農林水産省の統計によると、日本の海面漁業・養殖業の産出額は約1兆4,228億円(e-Stat 統計表ID: 0001886486)に上ります。このうちイワシ類だけでも産出額は約760億円を占めており、魚醤の主要原料であるカタクチイワシの加工ポテンシャルの大きさがうかがえます。水産業界の最新データは水産業界の統計まとめページで定期更新しています。
麹を使った速醸法|熟成期間を短縮するテクニック
通常の魚醤は完成まで半年〜1年かかりますが、米麹を加える「速醸法」を使えば、2〜3か月で仕上げることも可能です。これは競合記事ではあまり詳しく触れられていない、水産加工の知恵を応用した方法です。
速醸法の手順
1. 魚500gを下処理し、ぶつ切りにする
2. 米麹200gと塩150gを混ぜて「塩切り麹」を作る
3. 魚に塩切り麹をまんべんなく揉み込む
4. 容器に詰め、重しを載せてガーゼで覆う
5. 1週間に1回かき混ぜながら、2〜3か月熟成させる
6. ろ過して完成
米麹に含まれるプロテアーゼ(タンパク質分解酵素)が魚のタンパク質を効率よく分解するため、通常の方法より格段に早く発酵が進みます。仕上がりは麹由来のほのかな甘みが加わり、まろやかな味わいになるのが特徴です。

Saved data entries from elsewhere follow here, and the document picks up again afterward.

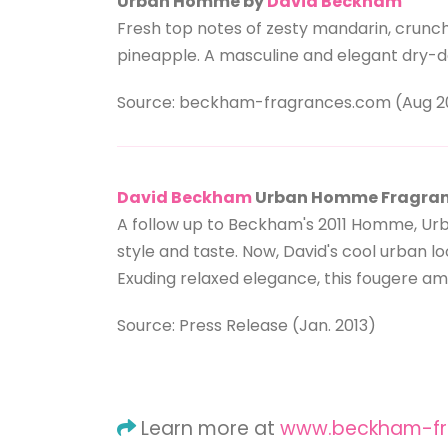
Urban Homme by
David Beckham
Fresh top notes of zesty mandarin, crunch
pineapple. A masculine and elegant dry-
Source: beckham-fragrances.com (Aug 2
David Beckham
Urban Homme Fragra
A follow up to Beckham's 2011 Homme, Urb
style and taste. Now, David's cool urban 
Exuding relaxed elegance, this fougere am
Source: Press Release (Jan. 2013)
Learn more at
www.beckham-fr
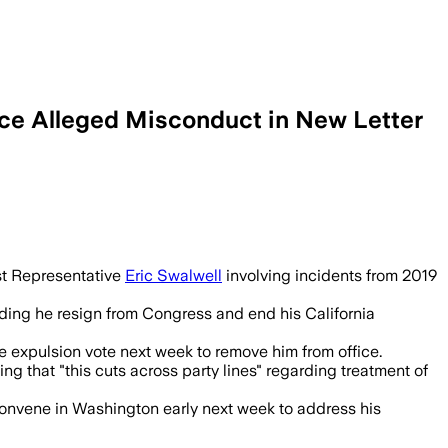
ce Alleged Misconduct in New Letter
 Swalwell as prominent Democrats withdr
nst Representative
Eric Swalwell
involving incidents from 2019
nding he resign from Congress and end his California
se expulsion vote next week to remove him from office.
 that "this cuts across party lines" regarding treatment of
econvene in Washington early next week to address his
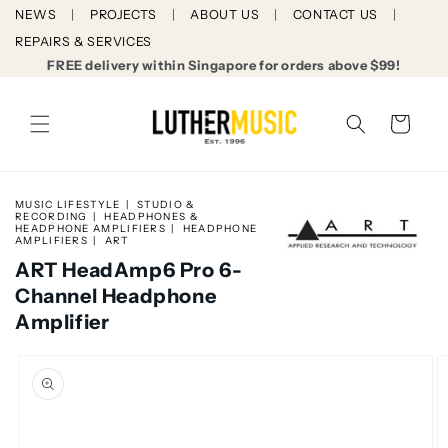
Skip to
NEWS
PROJECTS
ABOUT US
CONTACT US
content
REPAIRS & SERVICES
FREE delivery within Singapore for orders above $99!
Cart
MUSIC LIFESTYLE
STUDIO &
RECORDING
HEADPHONES &
HEADPHONE AMPLIFIERS
HEADPHONE
AMPLIFIERS
ART
ART HeadAmp6 Pro 6-
Channel Headphone
Amplifier
Skip to
product
information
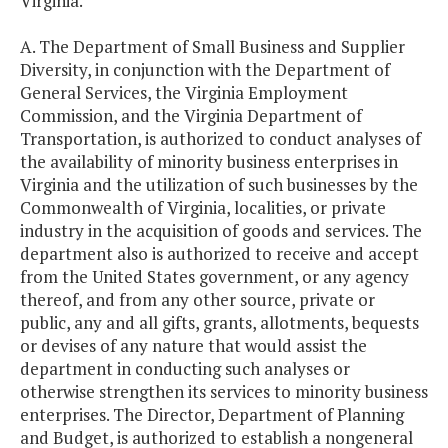
Virginia.
A. The Department of Small Business and Supplier
Diversity, in conjunction with the Department of
General Services, the Virginia Employment
Commission, and the Virginia Department of
Transportation, is authorized to conduct analyses of
the availability of minority business enterprises in
Virginia and the utilization of such businesses by the
Commonwealth of Virginia, localities, or private
industry in the acquisition of goods and services. The
department also is authorized to receive and accept
from the United States government, or any agency
thereof, and from any other source, private or
public, any and all gifts, grants, allotments, bequests
or devises of any nature that would assist the
department in conducting such analyses or
otherwise strengthen its services to minority business
enterprises. The Director, Department of Planning
and Budget, is authorized to establish a nongeneral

| 比較項目 | 通常法(魚+塩のみ) | 速醸法(魚+塩+麹) |
|---|---|---|
| 熟成期間 | 6か月〜1年 | 2〜3か月 |
| 味の特徴 | 塩味が強く、魚のうま味がダイレクト | まろやかで甘みがある |
| 香り | 魚の発酵臭がやや強い | 麹の香りで臭いが抑えられる |
| 難易度 | 低い | やや高い(麹の管理が必要) |
| コスト | 約1,000円 | 約1,500〜2,000円(麹代が加算) |
臭いが苦手な方や、初めて魚醤作りに挑戦する方には速醸法がおすすめです。
失敗しないためのコツ・注意点
魚醤作りはシンプルですが、いくつかの落とし穴があります。事前に把握しておくことで、失敗のリスクを大幅に下げられます。
| よくある失敗 | 原因 | 対策 |
|---|---|---|
| 腐敗臭がする | 塩の量が不足している | 魚の重量の30%以上の塩を使う。不安なら40%にする |
| 表面にカビが生える | かき混ぜ不足、または湿度が高すぎる | 2週間に1回はかき混ぜる。梅雨時期は頻度を上げる |
| 仕上がりが濁る | ろ過が不十分 | ガーゼ→コーヒーフィルターの2段階でろ過する |
| うま味が薄い | 熟成期間が短い | 最低6か月は待つ。1年熟成が理想 |
| 容器が割れる・腐食する | 不適切な容器の使用 | ガラス瓶またはホーロー容器を使用。金属やプラスチックは避ける |
特に重要なのは塩分濃度の管理です。塩分が足りないと雑菌が繁殖し、発酵ではなく腐敗が進んでしまいます。迷ったら塩は多めに入れてください。完成後に塩辛すぎると感じた場合は、料理に使う際に量を調整すれば問題ありません。
実際に仕込んでみると…(現場の声)
水産加工の現場で魚醤を製造している石川県能登地方の加工業者によると、「いしるの味を決めるのは原料の鮮度と塩の質」だといいます。漁港に近い加工場では、水揚げされたばかりのイワシをその日のうちに仕込むため、臭みの少ない上質な魚醤に仕上がるそうです。
自家製で挑戦する場合も、スーパーの鮮魚コーナーで当日入荷のものを選ぶだけで仕上がりに差が出ます。実際に自家製魚醤を仕込んだ方の体験談として多いのは、「最初の1か月は独特の臭いが気になるが、3か月を過ぎたあたりから醤油に似た芳香に変わる」という声です。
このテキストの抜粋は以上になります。